Why did being assigned as a machine gunner in the Red Army mean you’d be dead within your first three battles? 85% of Soviet soldiers who manned Maxim or DP28 machine guns never survived the war. That’s higher than flamethrower operators, higher than tank crews, higher than penal battalion troops. Only 15 out of every 100 machine gunners live to see victory.
And the reason why? Well, it reveals one of the darkest truths about how the Soviet Union actually fought World War II. Let’s begin. When Germany launched Operation Barbarasa on June 22nd, 1941, the Red Army collapsed. Within 3 weeks, the Germans destroyed 28 Soviet divisions and captured 300,000 prisoners. By December, Soviet casualties exceeded 4.
5 million men. Now, I know those numbers sound almost abstract, but think about it. That’s more than the entire population of Los Angeles just gone in 6 months. Stalin needed bodies to stop the German advance, and he needed them fast. The solution was brutal and simple. Sacrifice machine gun crews to buy time for everyone else.
Soviet military doctrine viewed machine guns as defensive [music] anchors, not mobile support weapons. Once a Maxim or DP28 was set up, it didn’t move. The crew didn’t retreat. They held position until overrun, then died in place. And here’s what gets me about this. This wasn’t poor tactics or battlefield chaos. This was official policy written into Red Army field manuals and enforced by NKVD blocking detachments positioned behind Soviet lines specifically to shoot anyone who ran.
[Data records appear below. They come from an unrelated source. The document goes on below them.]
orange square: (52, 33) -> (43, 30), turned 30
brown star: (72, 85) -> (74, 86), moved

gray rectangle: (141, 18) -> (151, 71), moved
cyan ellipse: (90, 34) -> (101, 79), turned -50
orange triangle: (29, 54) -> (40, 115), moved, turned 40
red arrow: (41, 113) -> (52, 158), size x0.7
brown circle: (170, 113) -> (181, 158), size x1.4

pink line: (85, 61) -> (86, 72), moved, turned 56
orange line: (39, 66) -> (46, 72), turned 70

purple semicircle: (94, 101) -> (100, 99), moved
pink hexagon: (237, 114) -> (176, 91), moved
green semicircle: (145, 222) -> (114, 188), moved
German Blitzkrieg tactics depended on speed and momentum. Armored spearheads would punch through defensive lines while infantry mopped up resistance. Soviet commanders couldn’t match German mobility or firepower, so they chose attrition. Machine gun crews became human trip wires, obstacles designed to slow the German advance, just long enough for Soviet forces to escape or prepare the next defensive line.
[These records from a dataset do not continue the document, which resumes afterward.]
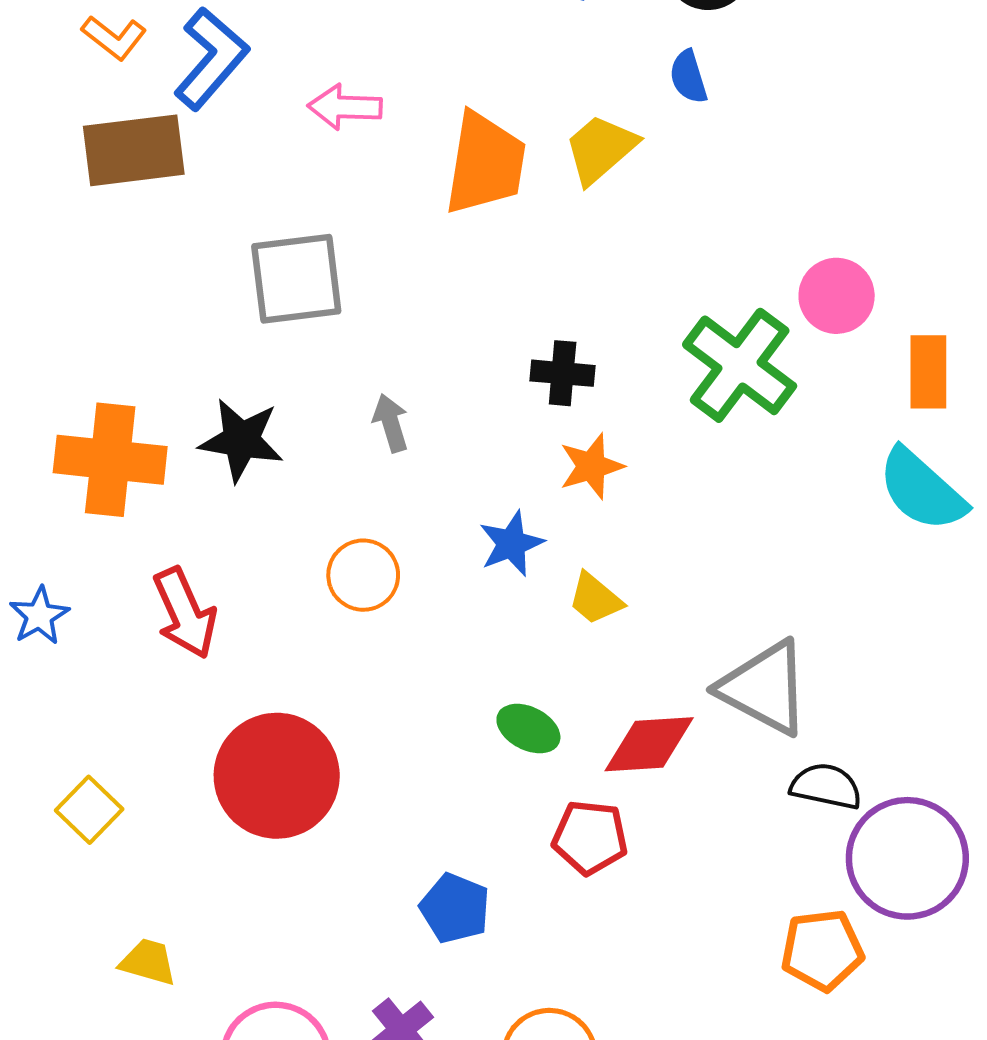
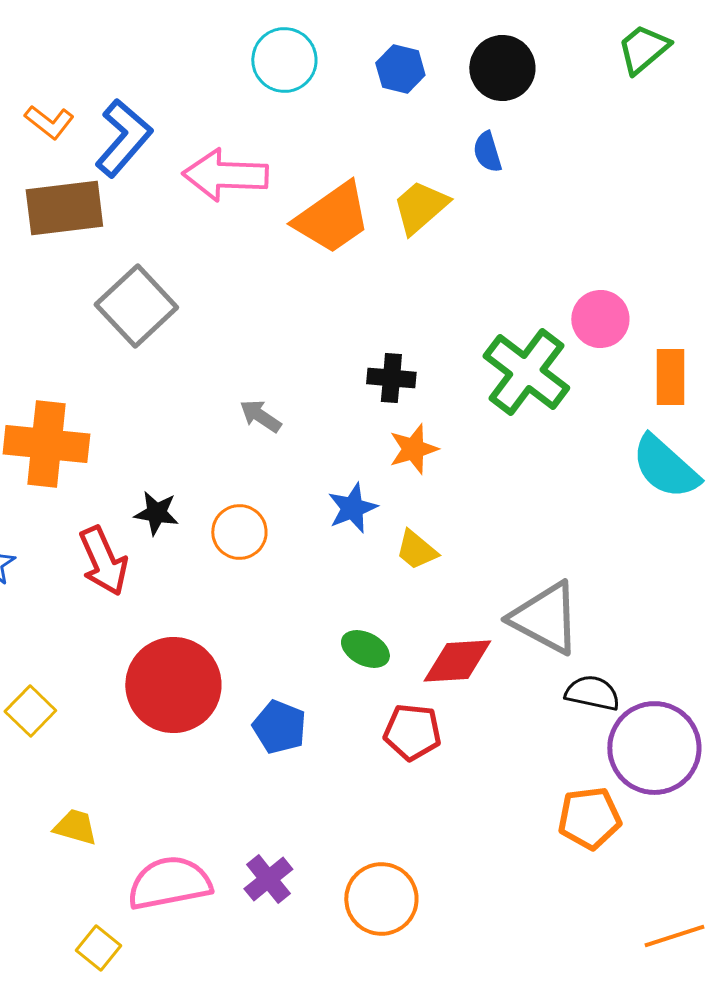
pink arrow: (345, 107) -> (225, 175), size x1.5
orange trapezoid: (485, 163) -> (332, 218), turned 46
gray square: (296, 279) -> (136, 306), moved, turned -36
gray arrow: (391, 423) -> (260, 416), turned -39
black star: (241, 440) -> (156, 513), moved, size x0.7
blue pentagon: (455, 908) -> (279, 727), moved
The gunners weren’t expected to survive. They were expected to die slowly, and both sides knew it. Now, before we get into the weapons themselves, look at the math here. The Soviet Union produced approximately 600,000 Maximm 1910 machine guns and over 795,000 DP28 light machine guns during the war. Each gun required a crew of at least two men, the gunner and an assistant who fed ammunition and carried the spare barrel.
That’s nearly 3 million men assigned to machine gun crews over 4 years of war. If 85% died, that’s 2.5 million dead machine gunners, more than the entire Red Army had at the start of the war. The Maxim M1910 was a water cooled heavy machine gun based on Hyram Maxim’s 1884 design.
The Soviets had been using it since 1910, hence the designation. It fired 600 rounds per minute and was absolutely devastating in prepared defensive positions. But it weighed 45 lb for just the gun itself. Add the wheeled mount and the total weight exceeded 90 pounds. The water jacket required four lers of water to prevent the barrel from overheating.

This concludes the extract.